Recently, I shared about Baggage Free Living. I have lived life so I have my share of baggage. My baggage is big and it’s heavy, but I don’t carry it anymore. I love Galatians 5:1 (NIV) as it describes what I know to be true.

“It is for freedom that Christ has set us free. Stand firm, then, and do not let yourselves be burdened again by a yoke of slavery.”

Jesus set us free so that we can experience freedom in all its fullness. Maintain that position of freedom without wavering by not carrying the baggage of your past or being enslaved by the heavy weight of your life luggage. Galatians 5:1 (ABV-Amanda Bordner Version)

When I was a kid, I was very shy and timid.  It’s a stark contrast to who I am today. Today I live out loud. I live out loud because of the freedom I experience. When you have experienced the “yoke of slavery” by the things of your past, by others’ opinions, by disappointments or shame, freedom is a highly cherished gift. I’ve realized because of my enthusiasm and energy my personality can be a bit offensive to others at times, and many times I feel like I’m just too much to take. Honestly, I teeter totter between feeling like not enough and too much. As I continue to grow and learn, I realize that my need to be accepted and loved comes from the shame baggage my life experiences have produced.  Or as I mentioned in Baggage Free Living, all my small bags are packed in one really big suitcase named shame.  For many years I have experienced shame. However, because Jesus set me free, I choose to maintain the position of freedom and not carry the weight of my past or the weight of others’ opinions.

My First Piece of Life Luggage (where the shame started)

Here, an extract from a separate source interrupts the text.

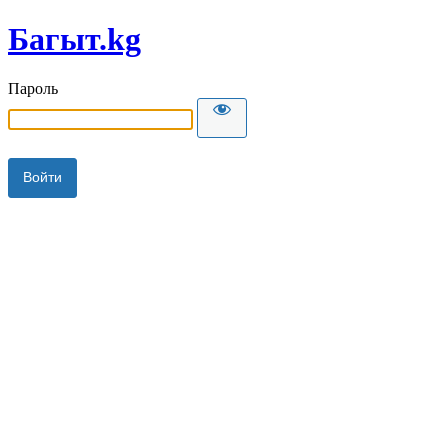
Багыт.kg
Пароль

When I was only 4 years old, my biological father committed suicide. Because he did this in our backyard, we moved in with my grandmother. To cope, my mother began drinking heavily. My grandmother took care of me much of the time. While I was only four, I had questions, but never asked for fear of upsetting someone. No one spoke of the suicide. I feel certain we were all doing the best we could to deal with something so traumatic and difficult. It was the 1970’s and I don’t believe we had the resources we have today. Even if there were resources, I believe it’s very hard to know where to start when you need help in such a dark place.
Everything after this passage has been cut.